» WHAT YOU SHOULD DO
The answer should contain every entry below, copied exactly.

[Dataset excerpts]
:::

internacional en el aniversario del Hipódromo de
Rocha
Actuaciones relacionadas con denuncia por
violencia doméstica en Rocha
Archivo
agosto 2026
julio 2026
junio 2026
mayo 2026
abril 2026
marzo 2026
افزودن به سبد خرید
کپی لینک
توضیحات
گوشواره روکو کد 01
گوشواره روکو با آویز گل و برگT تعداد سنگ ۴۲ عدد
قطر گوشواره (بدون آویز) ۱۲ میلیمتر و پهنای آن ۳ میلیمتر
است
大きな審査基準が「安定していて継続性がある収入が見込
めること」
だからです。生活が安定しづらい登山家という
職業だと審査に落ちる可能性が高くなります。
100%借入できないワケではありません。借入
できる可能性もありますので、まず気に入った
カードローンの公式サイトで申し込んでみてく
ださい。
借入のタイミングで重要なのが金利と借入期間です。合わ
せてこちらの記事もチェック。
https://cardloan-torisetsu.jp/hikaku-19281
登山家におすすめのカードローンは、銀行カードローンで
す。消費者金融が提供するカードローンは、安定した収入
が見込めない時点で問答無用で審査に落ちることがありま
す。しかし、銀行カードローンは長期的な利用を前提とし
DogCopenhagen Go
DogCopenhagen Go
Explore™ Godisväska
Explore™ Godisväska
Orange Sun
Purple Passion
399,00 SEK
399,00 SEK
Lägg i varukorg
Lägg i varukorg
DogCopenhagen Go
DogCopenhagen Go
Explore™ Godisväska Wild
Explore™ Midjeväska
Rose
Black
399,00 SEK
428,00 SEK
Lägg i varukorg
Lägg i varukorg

:::

» RESULT OF THE EXERCISE
internacional en el aniversario del Hipódromo de
Rocha
Actuaciones relacionadas con denuncia por
violencia doméstica en Rocha
Archivo
agosto 2026
julio 2026
junio 2026
mayo 2026
abril 2026
marzo 2026
افزودن به سبد خرید
کپی لینک
توضیحات
گوشواره روکو کد 01
گوشواره روکو با آویز گل و برگT تعداد سنگ ۴۲ عدد
قطر گوشواره (بدون آویز) ۱۲ میلیمتر و پهنای آن ۳ میلیمتر
است
大きな審査基準が「安定していて継続性がある収入が見込
めること」
だからです。生活が安定しづらい登山家という
職業だと審査に落ちる可能性が高くなります。
100%借入できないワケではありません。借入
できる可能性もありますので、まず気に入った
カードローンの公式サイトで申し込んでみてく
ださい。
借入のタイミングで重要なのが金利と借入期間です。合わ
せてこちらの記事もチェック。
https://cardloan-torisetsu.jp/hikaku-19281
登山家におすすめのカードローンは、銀行カードローンで
す。消費者金融が提供するカードローンは、安定した収入
が見込めない時点で問答無用で審査に落ちることがありま
す。しかし、銀行カードローンは長期的な利用を前提とし
DogCopenhagen Go
DogCopenhagen Go
Explore™ Godisväska
Explore™ Godisväska
Orange Sun
Purple Passion
399,00 SEK
399,00 SEK
Lägg i varukorg
Lägg i varukorg
DogCopenhagen Go
DogCopenhagen Go
Explore™ Godisväska Wild
Explore™ Midjeväska
Rose
Black
399,00 SEK
428,00 SEK
Lägg i varukorg
Lägg i varukorg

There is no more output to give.